Hono itself does not include any components that are intended to be used by interactive users via e.g. a web UI. Instead, Hono provides a set of APIs that are intended to be used by application developers for interacting with Hono's services. These services include the upload of Telemetry data from devices, consumption of data in back end applications and the registration and management of device identities and credentials used for authenticating devices.
Since this is the first release of Hono, there are no deprecated or removed features (yet).
Hono's APIs are based on the AMQP 1.0 protocol which is a released OASIS standard. Authentication of clients is done based on SASL PLAIN as defined in RFC 4616.

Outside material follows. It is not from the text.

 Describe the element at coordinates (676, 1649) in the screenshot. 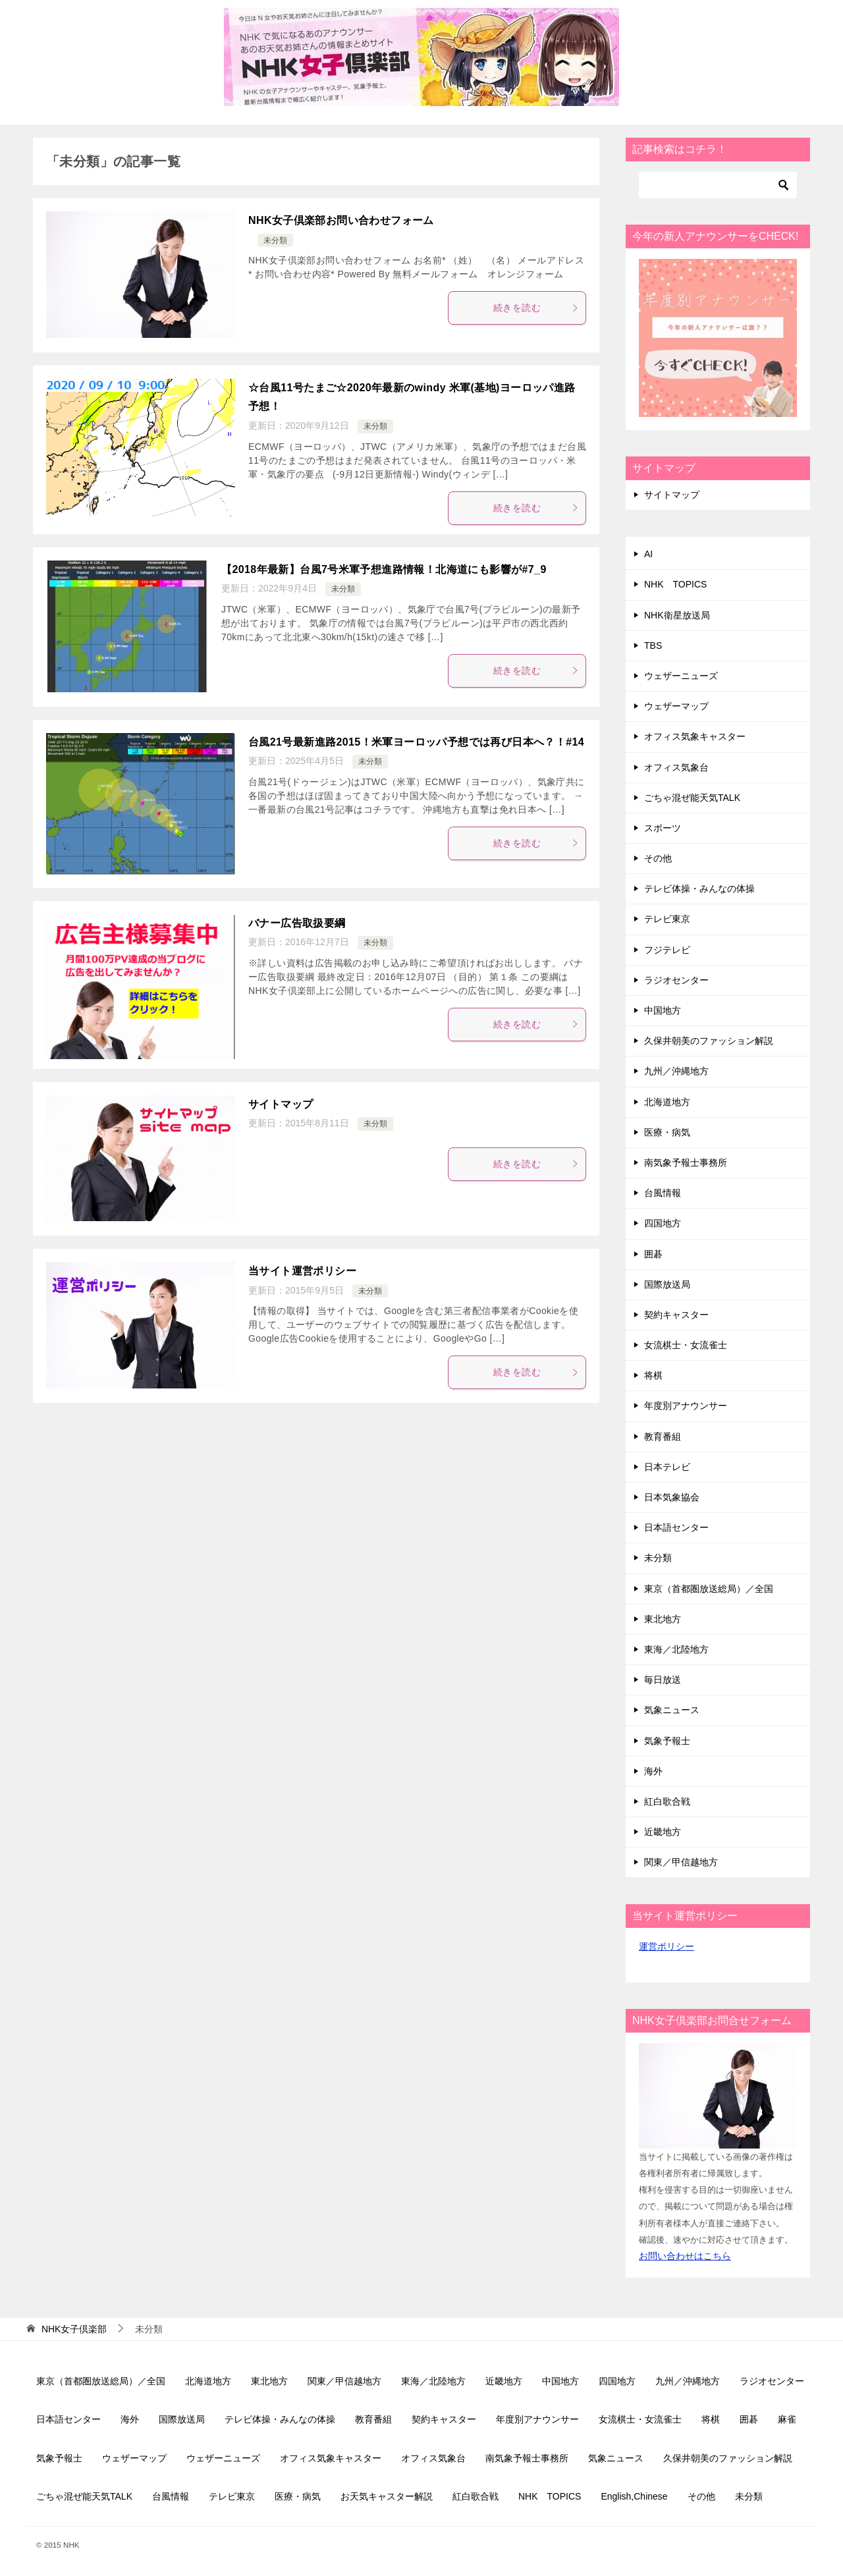

I see `東海／北陸地方` at that location.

The protocol adapters that come with Hono implement the server side aspects relevant for receiving data from clients (devices) of MQTT 3.1.1 and HTTP 1.0 respectively. Authentication of devices is done based on username/password credentials conveyed by the device as part of the MQTT CONNECT packet or the HTTP Basic Authentication header as defined by RFC 7617.
Internally, Hono's micro-services use JSON Web Tokens as specified by RFC 7519 for authorizing requests from each other.
The Hono team has been working hard to attract users, adopters and contributors using arbitrary channels.
- On the mailing list (hono-dev@eclipse.org) the committers and contributors discuss fundamental ideas for features and/or implementation alternatives
- On GitHub (https://github.com/eclipse/hono) users can create issues for questions, bugs and enhancements and provide pull requests for improving Hono.
- Some of the committers are speaking at conferences, publishing blog entries and/or articles on the Eclipse IoT Newsletter. We also have done a screencast on the Eclipse IoT Meetup group.
Some of Hono's committers are also involved as committers on other open source projects that Hono relies upon, e.g. Apache ActiveMQ Artemis, Eclipse Kura, Eclipse Kapua, Apache Camel, Eclipse Vertx. Due to this fact, we are in close collaboration with these projects, trying to align the overall direction of Hono and particular implementation approaches with these projects.